**TASK GOAL**
Among the lines below, a stretch begins at the one with "印刷用ページを表示する (700, 291)" and ends at the one with "しごと・産業 (799, 118)". Repeat that stretch exactly, ends included.

** Opening SOURCE DATA block **

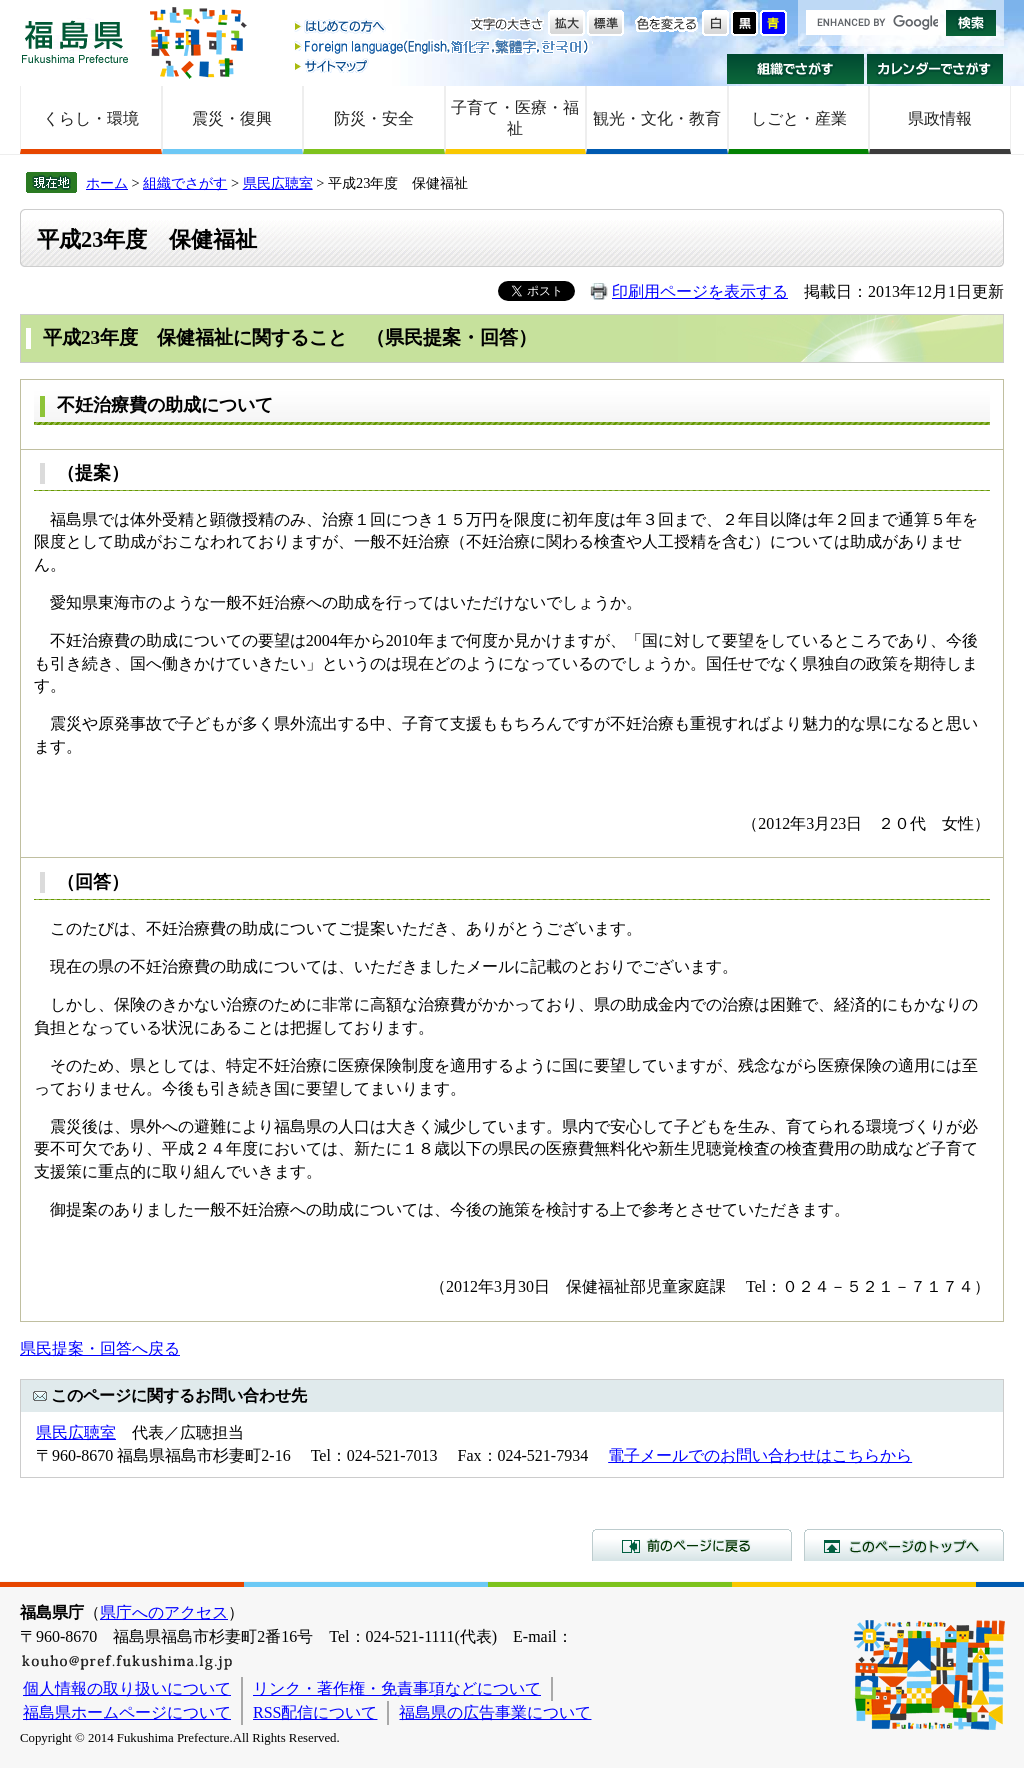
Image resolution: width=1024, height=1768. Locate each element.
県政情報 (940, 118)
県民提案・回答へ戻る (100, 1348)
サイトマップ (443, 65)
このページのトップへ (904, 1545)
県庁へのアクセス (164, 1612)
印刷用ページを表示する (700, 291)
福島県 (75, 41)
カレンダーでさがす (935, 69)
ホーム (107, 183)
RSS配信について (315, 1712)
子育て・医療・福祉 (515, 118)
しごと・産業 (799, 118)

** Closing SOURCE DATA block **
** Opening SOURCE DATA block **

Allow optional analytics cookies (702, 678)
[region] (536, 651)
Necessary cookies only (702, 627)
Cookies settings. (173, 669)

** Closing SOURCE DATA block **
** Opening SOURCE DATA block **

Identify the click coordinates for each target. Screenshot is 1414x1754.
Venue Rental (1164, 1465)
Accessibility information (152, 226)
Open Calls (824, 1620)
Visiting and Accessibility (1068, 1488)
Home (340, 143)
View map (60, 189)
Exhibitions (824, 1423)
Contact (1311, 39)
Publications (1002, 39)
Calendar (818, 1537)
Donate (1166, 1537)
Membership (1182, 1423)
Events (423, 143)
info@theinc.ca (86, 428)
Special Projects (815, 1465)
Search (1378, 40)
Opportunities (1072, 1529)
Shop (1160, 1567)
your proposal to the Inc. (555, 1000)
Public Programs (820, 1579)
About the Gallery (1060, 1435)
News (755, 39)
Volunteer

** Closing SOURCE DATA block **

**OUTPUT OF THE TASK**
印刷用ページを表示する (700, 291)
福島県 (75, 41)
カレンダーでさがす (935, 69)
ホーム (107, 183)
RSS配信について (315, 1712)
子育て・医療・福祉 (515, 118)
しごと・産業 (799, 118)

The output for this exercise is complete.